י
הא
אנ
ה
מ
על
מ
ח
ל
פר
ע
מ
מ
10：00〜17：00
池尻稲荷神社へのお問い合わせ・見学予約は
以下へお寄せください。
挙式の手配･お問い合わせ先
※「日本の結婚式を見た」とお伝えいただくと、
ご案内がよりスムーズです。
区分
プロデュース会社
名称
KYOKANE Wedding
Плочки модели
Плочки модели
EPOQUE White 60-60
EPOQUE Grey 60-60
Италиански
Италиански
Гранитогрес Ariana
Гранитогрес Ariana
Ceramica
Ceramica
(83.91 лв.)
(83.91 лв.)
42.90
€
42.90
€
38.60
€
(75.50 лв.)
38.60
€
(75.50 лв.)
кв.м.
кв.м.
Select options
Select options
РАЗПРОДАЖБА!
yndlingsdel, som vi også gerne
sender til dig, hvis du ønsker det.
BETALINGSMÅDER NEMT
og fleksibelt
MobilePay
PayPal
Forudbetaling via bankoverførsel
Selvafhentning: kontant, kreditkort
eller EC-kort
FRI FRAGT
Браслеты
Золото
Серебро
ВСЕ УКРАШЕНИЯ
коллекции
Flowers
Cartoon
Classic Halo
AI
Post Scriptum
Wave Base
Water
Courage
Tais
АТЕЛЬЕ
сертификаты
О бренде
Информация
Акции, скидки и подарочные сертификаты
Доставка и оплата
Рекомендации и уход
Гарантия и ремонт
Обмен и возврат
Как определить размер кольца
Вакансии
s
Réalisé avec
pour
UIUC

* * *

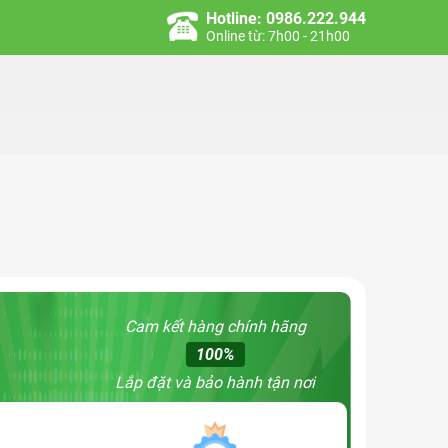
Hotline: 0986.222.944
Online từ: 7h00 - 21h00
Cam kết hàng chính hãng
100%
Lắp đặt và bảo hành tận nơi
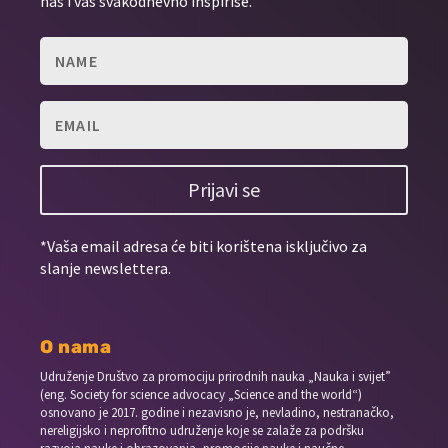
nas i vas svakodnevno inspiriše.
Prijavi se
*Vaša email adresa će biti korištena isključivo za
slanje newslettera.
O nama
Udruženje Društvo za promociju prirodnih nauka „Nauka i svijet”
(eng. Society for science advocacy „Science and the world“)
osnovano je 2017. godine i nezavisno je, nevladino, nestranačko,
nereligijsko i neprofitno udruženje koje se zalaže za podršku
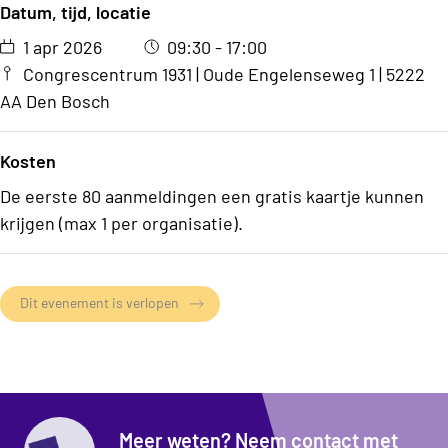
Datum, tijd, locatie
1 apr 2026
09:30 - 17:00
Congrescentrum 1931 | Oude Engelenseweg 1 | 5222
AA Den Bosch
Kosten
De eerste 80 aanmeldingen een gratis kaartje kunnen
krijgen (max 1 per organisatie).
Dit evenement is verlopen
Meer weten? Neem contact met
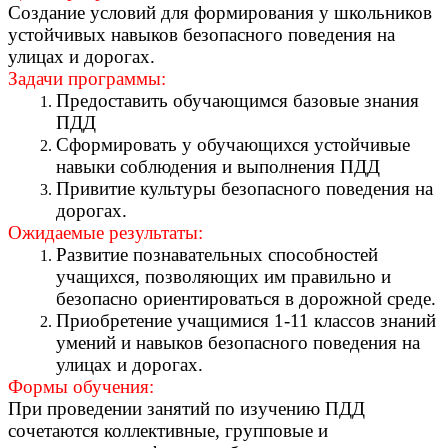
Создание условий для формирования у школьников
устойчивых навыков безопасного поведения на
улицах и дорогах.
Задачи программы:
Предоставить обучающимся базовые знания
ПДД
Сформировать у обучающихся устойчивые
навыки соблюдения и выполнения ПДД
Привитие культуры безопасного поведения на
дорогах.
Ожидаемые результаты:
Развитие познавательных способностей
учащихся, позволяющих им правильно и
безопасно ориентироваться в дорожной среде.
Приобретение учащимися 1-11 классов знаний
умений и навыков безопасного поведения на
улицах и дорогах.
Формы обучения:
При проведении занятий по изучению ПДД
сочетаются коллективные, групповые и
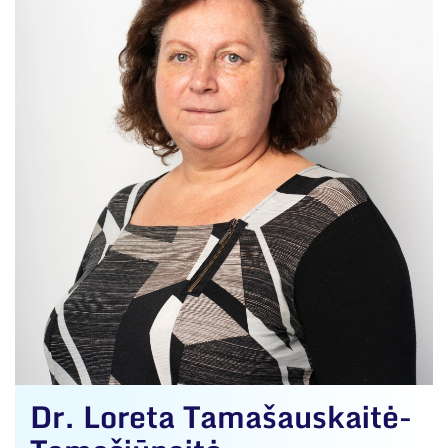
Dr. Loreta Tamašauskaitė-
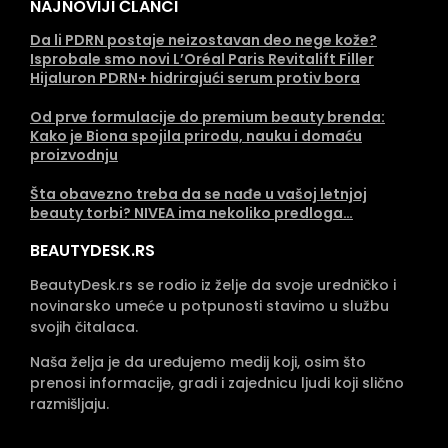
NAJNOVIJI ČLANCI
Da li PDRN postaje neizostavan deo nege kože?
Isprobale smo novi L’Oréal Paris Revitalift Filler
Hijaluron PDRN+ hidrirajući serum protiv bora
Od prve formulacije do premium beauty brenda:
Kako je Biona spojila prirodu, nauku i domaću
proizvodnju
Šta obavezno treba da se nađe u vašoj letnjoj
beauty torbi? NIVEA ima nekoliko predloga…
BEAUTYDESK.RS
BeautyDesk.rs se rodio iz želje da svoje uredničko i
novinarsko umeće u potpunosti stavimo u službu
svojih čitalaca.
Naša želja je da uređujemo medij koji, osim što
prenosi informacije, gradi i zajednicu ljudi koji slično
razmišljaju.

**Task details**: Work out the number of lines in the records that contain the string "PDRN". Nothing but that number should be sent back.

**Completed task**: 2